#### Work instruction
Look below. Copy each line that has "成为代理人" in it.

#### Supplied information
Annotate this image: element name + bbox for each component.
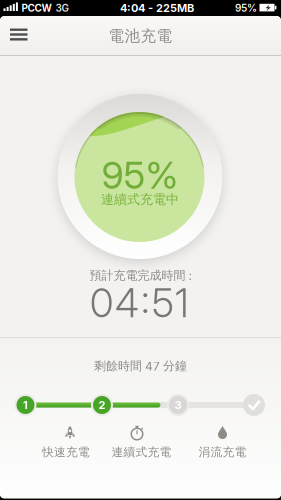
staticText: 涓流充電 <box>198 445 246 459</box>
staticText: 95% <box>102 152 178 198</box>
button[interactable]: 連續式充電 <box>112 423 172 459</box>
staticText: 電池充電 <box>108 26 172 46</box>
staticText: 04:51 <box>90 279 189 327</box>
staticText: 95% <box>235 2 257 14</box>
staticText: 連續式充電 <box>112 445 172 459</box>
staticText: 預計充電完成時間 : <box>90 268 192 283</box>
staticText: PCCW <box>22 2 52 14</box>
staticText: 4:04 - 225MB <box>120 1 194 15</box>
staticText: 1 <box>23 398 28 412</box>
button[interactable]: Menu <box>0 16 38 56</box>
staticText: 剩餘時間 47 分鐘 <box>94 358 187 374</box>
staticText: 快速充電 <box>42 445 90 459</box>
staticText: 連續式充電中 <box>101 191 179 208</box>
button[interactable]: 涓流充電 <box>198 423 246 459</box>
staticText: 3G <box>56 2 68 14</box>
staticText: 3 <box>174 398 182 412</box>
button[interactable]: 快速充電 <box>42 423 90 459</box>
staticText: 2 <box>98 398 106 412</box>
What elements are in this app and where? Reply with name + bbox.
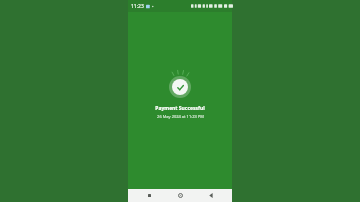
staticText: Payment Successful xyxy=(155,105,205,112)
button[interactable]: Home xyxy=(170,189,190,202)
button[interactable]: Recent apps xyxy=(139,189,159,202)
staticText: 26 May 2024 at 11:23 PM xyxy=(157,114,204,119)
other: Payment successful xyxy=(165,72,195,102)
button[interactable]: Back xyxy=(201,189,221,202)
staticText: 11:23 xyxy=(131,3,144,10)
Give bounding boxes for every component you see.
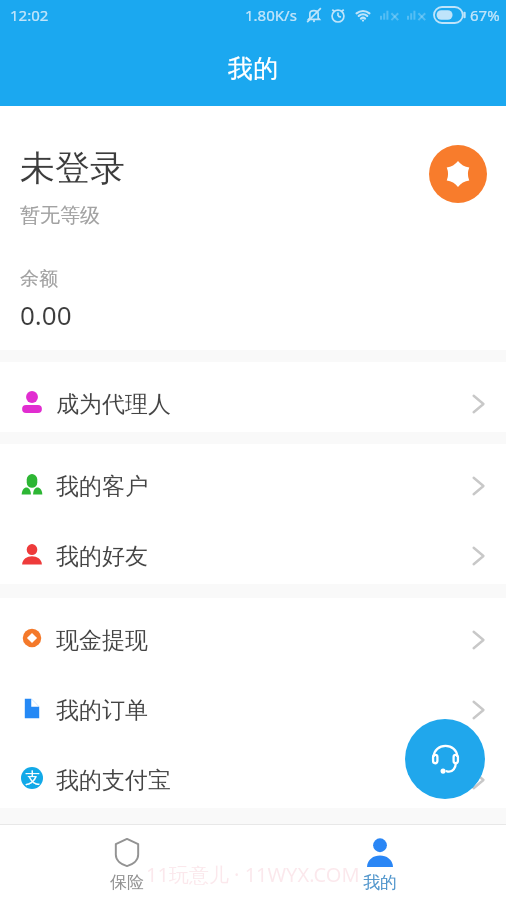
button[interactable]: 我的好友 xyxy=(0,514,506,584)
staticText: 我的订单 xyxy=(56,696,148,725)
staticText: 成为代理人 xyxy=(56,390,171,419)
staticText: 12:02 xyxy=(10,5,49,25)
staticText: 余额 xyxy=(20,267,58,291)
button[interactable]: 我的客户 xyxy=(0,444,506,514)
button[interactable]: Profile avatar xyxy=(429,145,487,203)
staticText: 11玩意儿 · 11WYX.COM xyxy=(146,861,360,888)
staticText: 保险 xyxy=(110,872,144,893)
button[interactable]: 保险 xyxy=(0,825,253,900)
staticText: 暂无等级 xyxy=(20,203,100,228)
staticText: 现金提现 xyxy=(56,626,148,655)
button[interactable]: 我的 xyxy=(253,825,506,900)
button[interactable]: 支 xyxy=(0,738,506,808)
staticText: 我的 xyxy=(363,872,397,893)
button[interactable]: 现金提现 xyxy=(0,598,506,668)
staticText: 我的好友 xyxy=(56,542,148,571)
staticText: 支 xyxy=(25,769,40,788)
staticText: 未登录 xyxy=(20,146,125,190)
button[interactable]: 成为代理人 xyxy=(0,362,506,432)
staticText: 0.00 xyxy=(20,297,72,332)
staticText: 我的支付宝 xyxy=(56,766,171,795)
staticText: 1.80K/s xyxy=(245,5,297,25)
staticText: 我的客户 xyxy=(56,472,148,501)
button[interactable]: 我的订单 xyxy=(0,668,506,738)
staticText: 我的 xyxy=(228,53,278,84)
staticText: 67% xyxy=(470,5,500,25)
button[interactable]: Customer service xyxy=(405,719,485,799)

#### Task result
staticText: 成为代理人 xyxy=(56,390,171,419)
button[interactable]: 成为代理人 xyxy=(0,362,506,432)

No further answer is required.